--- WORK ITEM ---
Below are some records; quote exactly the lines from the one that contains "Kemenag RI sebagai Penguat Nilai" through the one that contains "Sabtu, 3 Januari 2026 14:41 WITA", inclusive, and no others.

--- SOURCE MATERIAL ---
>>

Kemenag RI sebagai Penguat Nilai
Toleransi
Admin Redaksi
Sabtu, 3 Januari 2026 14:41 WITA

<<
>>

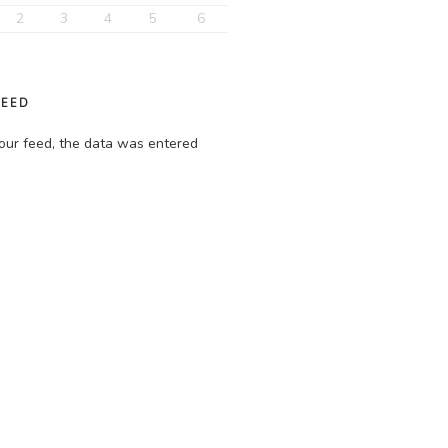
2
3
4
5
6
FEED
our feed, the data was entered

<<

--- ANSWER FOR THIS EXERCISE ---
Kemenag RI sebagai Penguat Nilai
Toleransi
Admin Redaksi
Sabtu, 3 Januari 2026 14:41 WITA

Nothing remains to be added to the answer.